Said last opposition, between two functions of literacy in the ancient technai of science, is the most crucial one because it points to an inherent tension. To aim for elite status is the opposite of employing writing as a technical tool. This is not just because the use of writing as a technical tool makes it somewhat “philistine” in its basic functionality, but also for a deeper, culturally specific reason having to do with the role of the written in elite culture: writings were supposed to function as the centre of public conversation (perhaps organized around public readings).Footnote 32 Writing as a visual-graphic tool like the astronomical table simply rules out such public performance and suggests an introverted use of writing, away from the public character of culture.

To the extent, therefore, that science was a written practice—that is, a practice relying on writing as a fundamental tool for its own specific operations—it was suspect as a candidate for elite status; or conversely, to the extent that science aimed at elite status, it had to forego the technical advantage of writing as a graphic-visual tool. This was a fundamental tension of ancient science within its context of written culture.

Separate genres of science navigated the tension in their own separate ways. Essentially, we can plot a spectrum from philosophy, through medicine and astrology, to the exact sciences. Philosophy gave up on writing as a technical tool making a full bid for elite status. Not until the middle ages did tools such as the Porphyrian tree become visual-graphic techniques displayed on the space of the page. Throughout antiquity, philosophy was widely circulated fundamentally as a form of literature, whose icon was Plato’s dialogues. Even Aristotle might have circulated without the original diagrams, as if his works were purely literate texts.

Medicine and astrology were two-faced, had a classic “front” and “back”. There would be elite treatises, canonical pieces of Greek heritage such as Hippocrates and eventually Galen. Earlier in antiquity, I suspect other authors filled such roles as well, providing us with papyri fragments we can no longer situate due to the loss of their authors in the manuscript transmission, such as likely, Herophilus and Erasistratus. And then there would be purely artisanal compositions: collections of prescriptions as well as astrological tables, forms of writing most Greek readers would never have seen but would be highly familiar to a small group of practitioners.

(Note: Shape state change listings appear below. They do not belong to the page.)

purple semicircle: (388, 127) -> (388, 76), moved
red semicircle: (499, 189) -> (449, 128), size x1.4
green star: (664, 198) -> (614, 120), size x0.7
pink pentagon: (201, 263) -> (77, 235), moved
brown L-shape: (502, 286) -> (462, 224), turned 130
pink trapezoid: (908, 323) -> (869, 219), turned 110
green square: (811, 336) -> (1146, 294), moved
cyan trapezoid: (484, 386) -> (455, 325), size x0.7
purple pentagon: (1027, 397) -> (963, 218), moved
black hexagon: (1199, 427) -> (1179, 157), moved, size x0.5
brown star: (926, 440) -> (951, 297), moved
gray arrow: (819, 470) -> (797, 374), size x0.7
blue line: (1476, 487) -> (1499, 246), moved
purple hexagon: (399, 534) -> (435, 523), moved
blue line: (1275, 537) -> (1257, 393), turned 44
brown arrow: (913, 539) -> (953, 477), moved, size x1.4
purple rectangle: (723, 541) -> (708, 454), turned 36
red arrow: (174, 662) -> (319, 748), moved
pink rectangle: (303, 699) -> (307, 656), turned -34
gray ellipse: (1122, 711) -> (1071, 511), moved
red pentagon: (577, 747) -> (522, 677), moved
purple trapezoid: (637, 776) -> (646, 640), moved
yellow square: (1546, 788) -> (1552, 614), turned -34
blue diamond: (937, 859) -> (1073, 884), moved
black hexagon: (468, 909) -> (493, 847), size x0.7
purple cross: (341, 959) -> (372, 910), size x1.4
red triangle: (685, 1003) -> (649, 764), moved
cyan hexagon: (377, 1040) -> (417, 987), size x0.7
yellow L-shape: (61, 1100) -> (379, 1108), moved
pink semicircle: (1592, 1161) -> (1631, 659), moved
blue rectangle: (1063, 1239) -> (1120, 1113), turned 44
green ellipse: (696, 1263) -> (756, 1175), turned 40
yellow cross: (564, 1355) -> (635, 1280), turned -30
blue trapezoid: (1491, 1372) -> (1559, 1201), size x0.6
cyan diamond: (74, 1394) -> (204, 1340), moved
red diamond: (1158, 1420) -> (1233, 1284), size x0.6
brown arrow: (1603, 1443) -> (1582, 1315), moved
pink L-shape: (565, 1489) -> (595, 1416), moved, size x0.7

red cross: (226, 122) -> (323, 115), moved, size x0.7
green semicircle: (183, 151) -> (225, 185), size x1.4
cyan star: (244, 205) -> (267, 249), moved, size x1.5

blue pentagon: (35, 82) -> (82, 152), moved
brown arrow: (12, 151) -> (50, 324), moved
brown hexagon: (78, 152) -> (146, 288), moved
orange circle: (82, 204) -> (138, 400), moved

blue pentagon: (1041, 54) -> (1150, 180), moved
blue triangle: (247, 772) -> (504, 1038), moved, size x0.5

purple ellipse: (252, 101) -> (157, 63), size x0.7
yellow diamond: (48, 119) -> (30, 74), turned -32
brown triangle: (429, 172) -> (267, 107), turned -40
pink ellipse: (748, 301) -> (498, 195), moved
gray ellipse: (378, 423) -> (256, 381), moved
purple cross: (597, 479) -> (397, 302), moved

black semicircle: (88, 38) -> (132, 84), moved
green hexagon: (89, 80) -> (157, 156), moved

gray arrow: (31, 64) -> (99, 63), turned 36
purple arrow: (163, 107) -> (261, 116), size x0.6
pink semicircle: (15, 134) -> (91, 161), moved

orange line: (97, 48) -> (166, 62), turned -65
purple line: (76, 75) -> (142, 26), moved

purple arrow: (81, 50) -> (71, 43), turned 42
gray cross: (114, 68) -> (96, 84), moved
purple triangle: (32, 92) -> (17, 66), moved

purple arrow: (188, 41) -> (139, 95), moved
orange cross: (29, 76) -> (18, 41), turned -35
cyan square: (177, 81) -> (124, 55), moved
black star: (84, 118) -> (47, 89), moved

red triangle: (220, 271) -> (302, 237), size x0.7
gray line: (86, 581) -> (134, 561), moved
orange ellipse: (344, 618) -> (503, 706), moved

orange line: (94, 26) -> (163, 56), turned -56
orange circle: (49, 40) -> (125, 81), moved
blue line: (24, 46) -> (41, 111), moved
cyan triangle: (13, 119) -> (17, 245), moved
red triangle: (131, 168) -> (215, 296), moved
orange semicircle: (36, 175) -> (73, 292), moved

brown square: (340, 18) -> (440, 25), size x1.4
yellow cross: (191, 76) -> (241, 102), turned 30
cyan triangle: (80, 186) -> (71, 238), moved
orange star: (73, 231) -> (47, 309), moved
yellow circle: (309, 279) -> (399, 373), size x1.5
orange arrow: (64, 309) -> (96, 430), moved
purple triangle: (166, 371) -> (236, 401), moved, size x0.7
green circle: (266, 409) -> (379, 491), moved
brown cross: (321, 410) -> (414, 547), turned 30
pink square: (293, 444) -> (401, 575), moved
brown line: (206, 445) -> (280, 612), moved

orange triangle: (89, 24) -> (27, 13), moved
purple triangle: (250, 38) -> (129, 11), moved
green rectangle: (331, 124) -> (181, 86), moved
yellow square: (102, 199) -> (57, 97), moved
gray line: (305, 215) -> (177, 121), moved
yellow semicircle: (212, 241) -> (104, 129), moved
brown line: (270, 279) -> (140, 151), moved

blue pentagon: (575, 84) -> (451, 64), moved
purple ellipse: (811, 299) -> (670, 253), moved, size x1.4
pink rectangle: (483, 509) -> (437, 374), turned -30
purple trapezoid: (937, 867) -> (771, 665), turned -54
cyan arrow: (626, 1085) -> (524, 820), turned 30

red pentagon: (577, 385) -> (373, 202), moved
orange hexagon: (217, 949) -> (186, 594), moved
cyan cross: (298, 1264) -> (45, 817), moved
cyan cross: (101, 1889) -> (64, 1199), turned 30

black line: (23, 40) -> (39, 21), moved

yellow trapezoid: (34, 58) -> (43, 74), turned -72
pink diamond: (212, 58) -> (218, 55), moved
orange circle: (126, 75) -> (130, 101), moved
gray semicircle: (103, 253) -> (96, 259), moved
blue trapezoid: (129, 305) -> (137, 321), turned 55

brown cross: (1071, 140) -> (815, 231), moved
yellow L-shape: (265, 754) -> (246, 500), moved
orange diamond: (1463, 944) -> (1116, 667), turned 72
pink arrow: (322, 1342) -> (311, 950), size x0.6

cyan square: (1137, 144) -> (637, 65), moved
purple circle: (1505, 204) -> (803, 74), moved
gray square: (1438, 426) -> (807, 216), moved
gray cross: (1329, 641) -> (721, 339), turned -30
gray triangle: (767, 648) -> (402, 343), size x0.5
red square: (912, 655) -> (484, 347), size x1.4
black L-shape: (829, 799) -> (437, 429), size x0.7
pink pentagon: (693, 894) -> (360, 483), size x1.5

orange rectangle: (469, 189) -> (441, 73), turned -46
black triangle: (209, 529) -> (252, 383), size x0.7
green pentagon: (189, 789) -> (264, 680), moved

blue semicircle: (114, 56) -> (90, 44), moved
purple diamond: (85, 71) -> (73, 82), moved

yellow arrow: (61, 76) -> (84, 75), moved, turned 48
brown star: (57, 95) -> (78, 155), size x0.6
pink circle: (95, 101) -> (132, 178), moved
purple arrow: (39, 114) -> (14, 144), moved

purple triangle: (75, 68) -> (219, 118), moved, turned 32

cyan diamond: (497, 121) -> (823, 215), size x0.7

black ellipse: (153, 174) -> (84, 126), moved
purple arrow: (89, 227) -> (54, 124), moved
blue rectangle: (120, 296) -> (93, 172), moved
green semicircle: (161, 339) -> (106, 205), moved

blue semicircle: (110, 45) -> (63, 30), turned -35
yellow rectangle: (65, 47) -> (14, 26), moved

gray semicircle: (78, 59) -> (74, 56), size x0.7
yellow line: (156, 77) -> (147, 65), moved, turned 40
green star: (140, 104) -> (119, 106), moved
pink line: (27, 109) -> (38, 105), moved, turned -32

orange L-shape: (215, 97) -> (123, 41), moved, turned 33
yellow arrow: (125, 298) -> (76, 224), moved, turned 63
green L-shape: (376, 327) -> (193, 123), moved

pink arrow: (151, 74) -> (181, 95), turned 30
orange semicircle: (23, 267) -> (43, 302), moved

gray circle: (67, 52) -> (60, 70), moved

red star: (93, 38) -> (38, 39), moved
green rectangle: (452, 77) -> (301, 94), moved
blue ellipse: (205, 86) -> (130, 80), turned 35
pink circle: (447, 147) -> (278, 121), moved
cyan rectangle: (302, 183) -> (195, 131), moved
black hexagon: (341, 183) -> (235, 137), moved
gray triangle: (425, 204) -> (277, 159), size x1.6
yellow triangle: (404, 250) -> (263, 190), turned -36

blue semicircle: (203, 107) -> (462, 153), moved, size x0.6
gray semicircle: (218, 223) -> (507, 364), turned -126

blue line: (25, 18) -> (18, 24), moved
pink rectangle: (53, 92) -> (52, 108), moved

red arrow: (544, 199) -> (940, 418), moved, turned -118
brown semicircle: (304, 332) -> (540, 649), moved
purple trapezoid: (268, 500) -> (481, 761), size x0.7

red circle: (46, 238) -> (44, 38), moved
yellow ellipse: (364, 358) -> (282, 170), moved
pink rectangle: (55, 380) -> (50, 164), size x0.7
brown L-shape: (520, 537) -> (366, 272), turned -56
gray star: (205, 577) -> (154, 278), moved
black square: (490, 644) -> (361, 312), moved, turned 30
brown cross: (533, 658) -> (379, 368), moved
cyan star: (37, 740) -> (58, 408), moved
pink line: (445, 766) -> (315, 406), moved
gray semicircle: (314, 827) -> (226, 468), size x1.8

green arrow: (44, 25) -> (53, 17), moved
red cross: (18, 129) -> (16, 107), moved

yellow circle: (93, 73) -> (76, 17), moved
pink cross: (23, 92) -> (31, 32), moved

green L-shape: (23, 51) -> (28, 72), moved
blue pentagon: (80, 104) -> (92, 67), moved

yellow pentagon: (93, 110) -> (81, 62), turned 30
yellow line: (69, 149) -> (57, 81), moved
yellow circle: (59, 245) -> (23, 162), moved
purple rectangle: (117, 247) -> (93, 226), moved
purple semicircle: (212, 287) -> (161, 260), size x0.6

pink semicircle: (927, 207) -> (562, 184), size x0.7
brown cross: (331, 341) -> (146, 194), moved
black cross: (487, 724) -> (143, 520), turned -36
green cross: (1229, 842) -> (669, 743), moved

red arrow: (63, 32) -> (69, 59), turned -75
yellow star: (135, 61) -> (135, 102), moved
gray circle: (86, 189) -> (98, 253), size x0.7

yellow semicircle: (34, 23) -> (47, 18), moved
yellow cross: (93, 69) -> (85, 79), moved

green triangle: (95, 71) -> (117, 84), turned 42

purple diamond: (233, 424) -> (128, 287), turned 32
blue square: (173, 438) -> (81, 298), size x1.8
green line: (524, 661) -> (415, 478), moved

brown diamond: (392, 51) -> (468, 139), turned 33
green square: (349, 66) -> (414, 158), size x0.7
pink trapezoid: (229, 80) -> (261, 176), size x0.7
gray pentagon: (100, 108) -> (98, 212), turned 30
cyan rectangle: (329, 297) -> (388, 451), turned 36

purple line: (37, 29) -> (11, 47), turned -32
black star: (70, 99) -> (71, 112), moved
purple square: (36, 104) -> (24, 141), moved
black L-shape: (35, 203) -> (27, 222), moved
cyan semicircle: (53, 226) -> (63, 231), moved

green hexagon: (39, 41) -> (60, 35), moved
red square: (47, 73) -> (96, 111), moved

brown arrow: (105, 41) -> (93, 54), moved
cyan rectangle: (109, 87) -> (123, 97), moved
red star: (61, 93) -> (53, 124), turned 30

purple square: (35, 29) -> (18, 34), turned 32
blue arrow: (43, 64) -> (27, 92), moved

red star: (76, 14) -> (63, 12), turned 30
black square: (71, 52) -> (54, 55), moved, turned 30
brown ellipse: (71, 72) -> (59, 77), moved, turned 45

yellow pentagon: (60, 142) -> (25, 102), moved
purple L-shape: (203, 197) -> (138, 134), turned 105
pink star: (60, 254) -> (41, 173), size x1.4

The exact sciences, finally, gave up on the public. Here was a cultural activity supremely immune to the demands of the cultured public. Its entire life was passed within a small network of experts. Its writings were fundamentally predicated on the graphic-visual tool of the diagram. In very simplified form, ancient elite members would have had a very brief exposure to this kind of science through their education glancing briefly at a school version of Heronian-like problem set. But otherwise ancient science made no contact with its surrounding culture. Its history is that of a brief flowering in a period of intense elite generic experimentation that of the third century BC, followed by sporadic attempts to gain elite status through the late Hellenistic and the Roman eras, and finally a completely new acceptance within the very different writing culture of the parchment codex of late antiquity and the middle ages.